While I am on the topic of the high-brow, I am curious to know what you think of m.f.a.s. These programs seem to cultivate stylists, not necessarily storytellers. In one sense, this seems like a disconnect to the publishing world. At the same time, it seems that "high-brow" writers are able to legitimize their work by either hooking up with already established writers, or simply through pedigree.

I know many agents claim that m.f.a.s don't matter, but wouldn't you receive Nathan Englander's manuscript differently knowing that he is a graduate of Iowa and recommended by so and so? If it came into your inbox cold, his manuscript might seem a lot less marketable and the storytelling might seem flawed.

Are there two different paths to publication for commercial fiction and literary fiction, or does the traditional query process work just as well for both?

I am always seeking more information on how a literary writer can break through (other than by publishing in journals first), so your thoughts are appreciated.

Nathan Bransford said...

franzine-

Those are all very good questions that I don't have any easy answers for.

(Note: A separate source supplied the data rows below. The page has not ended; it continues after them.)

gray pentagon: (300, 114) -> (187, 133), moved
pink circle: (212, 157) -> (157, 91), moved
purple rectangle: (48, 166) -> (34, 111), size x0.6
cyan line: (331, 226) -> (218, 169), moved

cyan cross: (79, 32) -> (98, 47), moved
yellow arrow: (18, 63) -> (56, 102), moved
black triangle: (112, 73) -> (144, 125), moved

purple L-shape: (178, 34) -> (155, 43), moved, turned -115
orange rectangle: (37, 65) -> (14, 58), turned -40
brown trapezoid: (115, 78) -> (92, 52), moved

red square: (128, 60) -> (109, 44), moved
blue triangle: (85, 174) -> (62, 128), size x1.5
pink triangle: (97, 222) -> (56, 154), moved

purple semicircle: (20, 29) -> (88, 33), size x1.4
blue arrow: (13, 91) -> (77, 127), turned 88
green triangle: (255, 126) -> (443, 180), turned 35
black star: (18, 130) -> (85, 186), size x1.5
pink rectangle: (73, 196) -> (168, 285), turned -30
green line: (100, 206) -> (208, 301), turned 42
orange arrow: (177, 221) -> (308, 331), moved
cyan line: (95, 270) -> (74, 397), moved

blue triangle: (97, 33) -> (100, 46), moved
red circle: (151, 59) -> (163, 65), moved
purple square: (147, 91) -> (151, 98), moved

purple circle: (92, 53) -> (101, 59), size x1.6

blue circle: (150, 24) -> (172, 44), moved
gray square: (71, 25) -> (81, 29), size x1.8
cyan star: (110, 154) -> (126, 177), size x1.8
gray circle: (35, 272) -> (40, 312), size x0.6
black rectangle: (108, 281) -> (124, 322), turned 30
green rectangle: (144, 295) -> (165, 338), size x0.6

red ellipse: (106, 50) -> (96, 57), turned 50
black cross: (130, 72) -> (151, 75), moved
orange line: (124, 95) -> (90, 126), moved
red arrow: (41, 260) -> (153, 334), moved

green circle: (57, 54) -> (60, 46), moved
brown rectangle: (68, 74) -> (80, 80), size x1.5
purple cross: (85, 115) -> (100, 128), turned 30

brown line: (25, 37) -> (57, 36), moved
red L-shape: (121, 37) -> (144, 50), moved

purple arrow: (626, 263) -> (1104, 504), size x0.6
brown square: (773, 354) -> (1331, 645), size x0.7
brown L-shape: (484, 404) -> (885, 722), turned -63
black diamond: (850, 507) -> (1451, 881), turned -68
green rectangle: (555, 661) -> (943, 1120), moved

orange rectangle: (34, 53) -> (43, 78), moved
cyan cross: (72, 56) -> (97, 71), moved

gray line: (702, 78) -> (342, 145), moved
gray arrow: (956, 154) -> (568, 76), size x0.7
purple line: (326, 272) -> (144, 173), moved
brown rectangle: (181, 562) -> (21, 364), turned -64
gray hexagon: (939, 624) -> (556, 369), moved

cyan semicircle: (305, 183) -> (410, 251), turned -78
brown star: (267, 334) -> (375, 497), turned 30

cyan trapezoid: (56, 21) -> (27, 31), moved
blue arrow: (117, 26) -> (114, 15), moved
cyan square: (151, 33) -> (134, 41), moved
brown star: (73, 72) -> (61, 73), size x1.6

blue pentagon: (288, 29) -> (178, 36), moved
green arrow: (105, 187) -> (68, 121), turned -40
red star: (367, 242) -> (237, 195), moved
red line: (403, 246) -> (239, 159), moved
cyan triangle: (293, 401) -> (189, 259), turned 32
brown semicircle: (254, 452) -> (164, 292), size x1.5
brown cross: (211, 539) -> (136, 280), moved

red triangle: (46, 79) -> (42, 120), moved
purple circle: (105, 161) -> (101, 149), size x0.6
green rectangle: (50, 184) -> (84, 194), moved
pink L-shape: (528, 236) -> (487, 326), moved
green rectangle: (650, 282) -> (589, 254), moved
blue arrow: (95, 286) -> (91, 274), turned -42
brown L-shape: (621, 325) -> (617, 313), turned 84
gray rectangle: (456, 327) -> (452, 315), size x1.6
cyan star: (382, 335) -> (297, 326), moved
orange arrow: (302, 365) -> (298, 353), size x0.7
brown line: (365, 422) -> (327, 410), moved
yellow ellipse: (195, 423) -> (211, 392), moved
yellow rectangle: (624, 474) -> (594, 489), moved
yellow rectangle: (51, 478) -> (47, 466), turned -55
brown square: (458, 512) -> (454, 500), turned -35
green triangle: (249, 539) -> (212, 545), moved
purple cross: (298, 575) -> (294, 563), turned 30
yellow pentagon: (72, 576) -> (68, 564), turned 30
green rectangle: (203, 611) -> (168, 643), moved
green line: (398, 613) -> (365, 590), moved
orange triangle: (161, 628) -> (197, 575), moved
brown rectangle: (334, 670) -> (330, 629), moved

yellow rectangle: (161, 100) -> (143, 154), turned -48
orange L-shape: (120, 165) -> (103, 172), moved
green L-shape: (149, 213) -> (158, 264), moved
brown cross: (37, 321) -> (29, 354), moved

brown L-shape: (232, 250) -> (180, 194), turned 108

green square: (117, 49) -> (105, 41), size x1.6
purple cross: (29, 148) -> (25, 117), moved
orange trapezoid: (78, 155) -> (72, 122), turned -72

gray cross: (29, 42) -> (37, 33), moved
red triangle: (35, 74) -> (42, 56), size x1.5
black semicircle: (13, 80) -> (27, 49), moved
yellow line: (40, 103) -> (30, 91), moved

I do wonder if it's harder now for very literary and unconventional writers to break out than it used to be, now that major publishers are shying away from risks and particularly risks in literary fiction. David Foster Wallace was paid quite a lot of money in the past decade, mainly on his potential. Would that happen today? I don't know. I don't know that it's more difficult for the existing "names," such as the ones you named, but I do tend to think it's much harder for those attempting to break in.

On the MFAs, I'm of two minds. On the one hand I appreciate that there are institutions that cultivate writing as art and as an ideal, and I know many writers who appreciated the time to incubate and focus on their writing. On the other hand, if the goal is to train writers for the marketplace they are going to face upon graduating and have any hope of repaying the cost of the program through their writing..... well, I don't know that many are succeeding at that.

And yes, I do think that "branding" and credentials, whether from a prestigious MFA program or through publication in prestigious journals, are very important for a writer hoping to publish literary fiction, especially short story collections. It seems to me that publishers increasingly want their literary fiction authors to be a name even before they're published, and as an agent I have to respond to that. It's hard for writers to make themselves a "name" even before they're published, but there are so few slots for "breakout" literary writers that it's just kind of the way it is right now, at least in my experience.

AM said...

The message has to ride the story.

If the story drags, the message stops - no matter how nicely it’s dressed.

susiej said...

This post reminded me of the hilarious I Capture the Castle. The American visitors tell Cassandra that professors in America still lecture over the themes in her father's novel. When she tells her father, he just laughs having no idea how they came up with all that stuff.

Anonymous said...

You're preaching to the choir here in wannabe genre-writer land! I'm guessing a lot of 'em never even made it to the AP English level.

~Anonymosity

Amber Argyle-Smith said...

I'm with you, Nathan (and I'm not just sucking up).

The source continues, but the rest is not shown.